▶ [What the exercise asks] Return the following from the records below: each line, word for word, starting with the line that contains "cho các người, hỡi các người Pha" and going on through the line that contains "vì nếu làm tốt những việc dù", with nothing outside that range.

☆ ☆ ☆

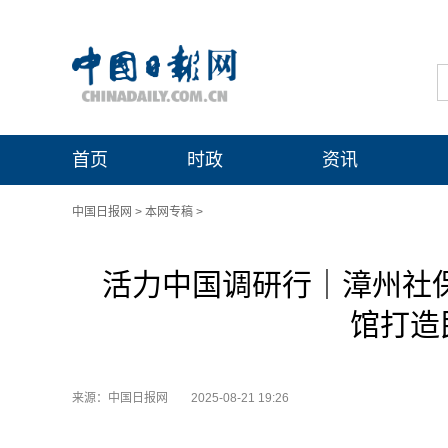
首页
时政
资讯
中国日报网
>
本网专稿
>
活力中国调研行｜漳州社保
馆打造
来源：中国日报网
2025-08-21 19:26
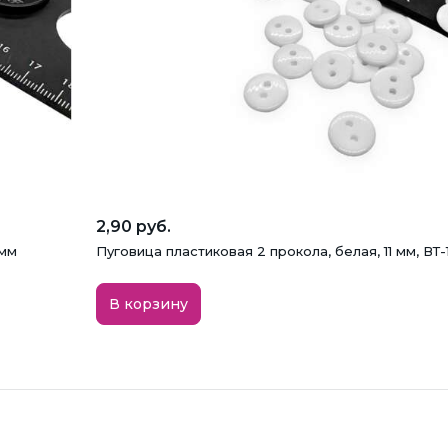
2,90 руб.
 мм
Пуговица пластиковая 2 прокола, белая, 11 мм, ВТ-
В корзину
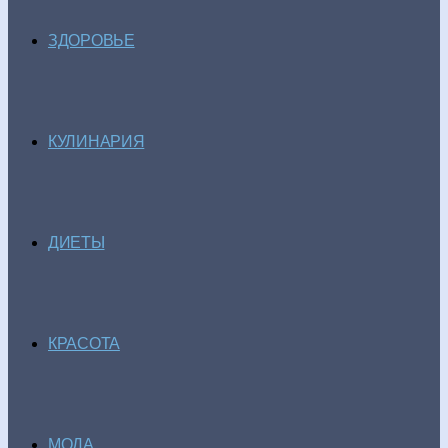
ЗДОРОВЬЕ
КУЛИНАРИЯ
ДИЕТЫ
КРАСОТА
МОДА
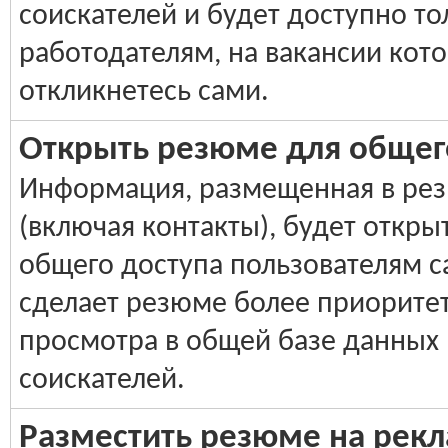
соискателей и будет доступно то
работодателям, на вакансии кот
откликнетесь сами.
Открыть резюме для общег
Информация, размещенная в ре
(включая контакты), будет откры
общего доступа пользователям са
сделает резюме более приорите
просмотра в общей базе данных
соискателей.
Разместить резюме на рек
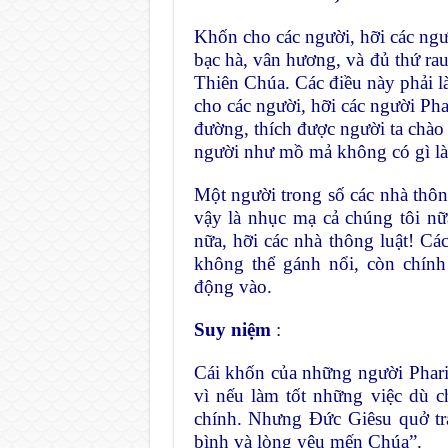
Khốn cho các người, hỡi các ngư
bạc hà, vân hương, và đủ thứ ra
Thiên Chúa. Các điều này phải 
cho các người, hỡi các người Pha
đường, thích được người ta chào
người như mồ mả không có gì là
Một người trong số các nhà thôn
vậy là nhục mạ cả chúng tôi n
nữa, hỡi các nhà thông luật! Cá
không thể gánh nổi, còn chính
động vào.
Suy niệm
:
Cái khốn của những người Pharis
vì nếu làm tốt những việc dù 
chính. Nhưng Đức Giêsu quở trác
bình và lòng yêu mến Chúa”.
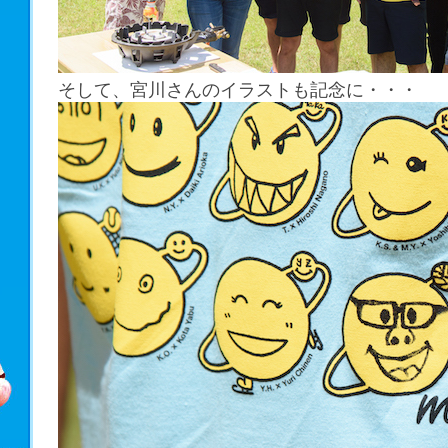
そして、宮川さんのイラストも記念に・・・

☆ ☆ ☆

▶ [Result of this task]
cho các người, hỡi các người Pha
đường, thích được người ta chào
người như mồ mả không có gì là
Một người trong số các nhà thôn
vậy là nhục mạ cả chúng tôi n
nữa, hỡi các nhà thông luật! Cá
không thể gánh nổi, còn chính
động vào.
Suy niệm
:
Cái khốn của những người Pharis
vì nếu làm tốt những việc dù 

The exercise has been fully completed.